(About this exercise):
Would you set down the data that follows, word for word, without any pictures?
━━ Data excerpt ━━
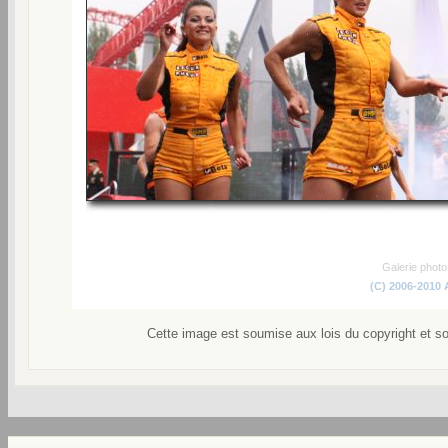
Galerie phot
(C) 2006-2010
Cette image est soumise aux lois du copyright et s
━━━
(Solution below):
Galerie phot
(C) 2006-2010
Cette image est soumise aux lois du copyright et s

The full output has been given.